▶ DATASET RECORDS
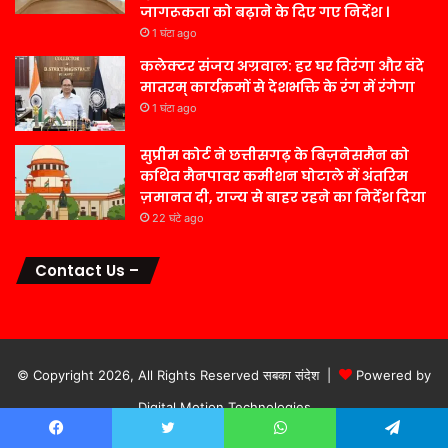
जागरूकता को बढ़ाने के दिए गए निर्देश ।
1 घंटा ago
कलेक्टर संजय अग्रवाल: हर घर तिरंगा और वंदे
मातरम् कार्यक्रमों से देशभक्ति के रंग में रंगेगा
1 घंटा ago
सुप्रीम कोर्ट ने छत्तीसगढ़ के बिज़नेसमैन को
कथित मैनपावर कमीशन घोटाले में अंतरिम
ज़मानत दी, राज्य से बाहर रहने का निर्देश दिया
22 घंटे ago
Contact Us –
© Copyright 2026, All Rights Reserved सबका संदेश |
Powered by
Digital Motion Technologies
होम
गूगल पर खोजें
नियम एवं शर्ते
Facebook
Twitter
WhatsApp
Telegram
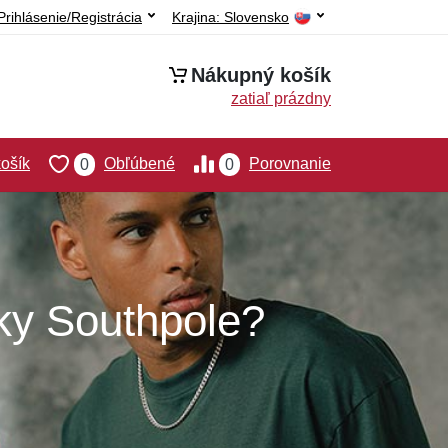
Prihlásenie/Registrácia
Krajina:
Slovensko
Nákupný košík
zatiaľ prázdny
ošík
Obľúbené
Porovnanie
0
0
ky Southpole?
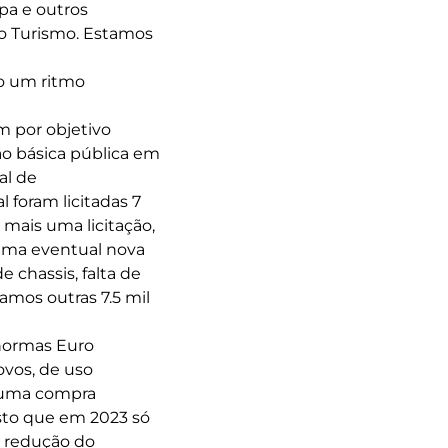
pa e outros
do Turismo. Estamos
do um ritmo
m por objetivo
ão básica pública em
al de
foram licitadas 7
 mais uma licitação,
r uma eventual nova
 chassis, falta de
amos outras 7.5 mil
 normas Euro
ovos, de uso
á uma compra
isto que em 2023 só
a redução do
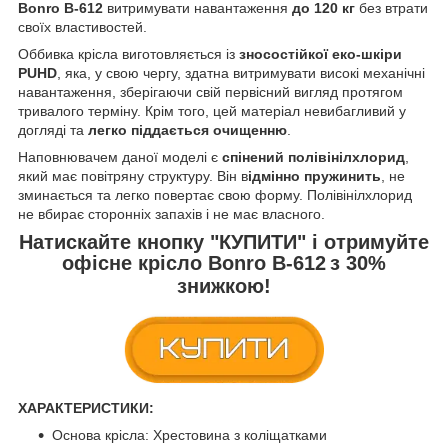
Bonro B-612
витримувати навантаження
до 120 кг
без втрати
своїх властивостей.
Оббивка крісла виготовляється із
зносостійкої еко-шкіри
PUHD
, яка, у свою чергу, здатна витримувати високі механічні
навантаження, зберігаючи свій первісний вигляд протягом
тривалого терміну. Крім того, цей матеріал невибагливий у
догляді та
легко піддається очищенню
.
Наповнювачем даної моделі є
спінений полівінілхлорид
,
який має повітряну структуру. Він в
ідмінно пружинить
, не
зминається та легко повертає свою форму. Полівінілхлорид
не вбирає сторонніх запахів і не має власного.
Натискайте кнопку
"КУПИТИ"
і отримуйте
офісне крісло Bonro B-612
з
30%
знижкою!
ХАРАКТЕРИСТИКИ:
Основа крісла: Хрестовина з коліщатками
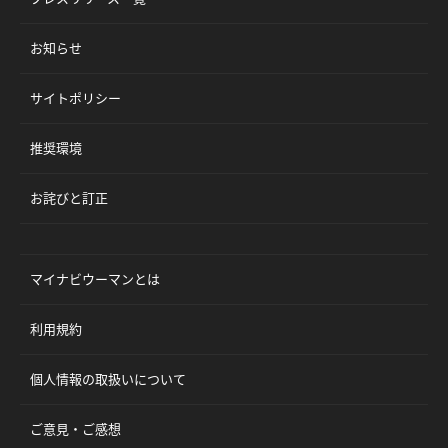
お知らせ
サイトポリシー
推奨環境
お詫びと訂正
マイナビウーマンとは
利用規約
個人情報の取扱いについて
ご意見・ご感想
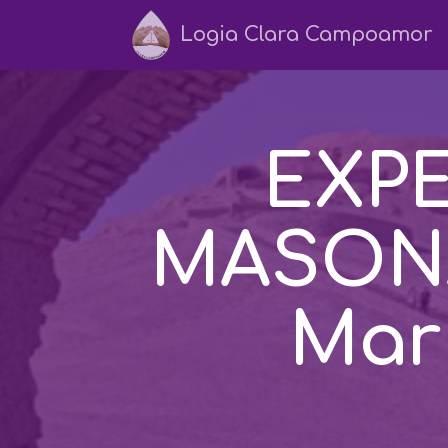
Logia Clara Campoamor
EXPE
MASON
Mar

▶ TASK REQUIREMENTS
In the records above, how many lines contain the word "навантаження"? Give the number alone.

▶ EXERCISE RESULT
2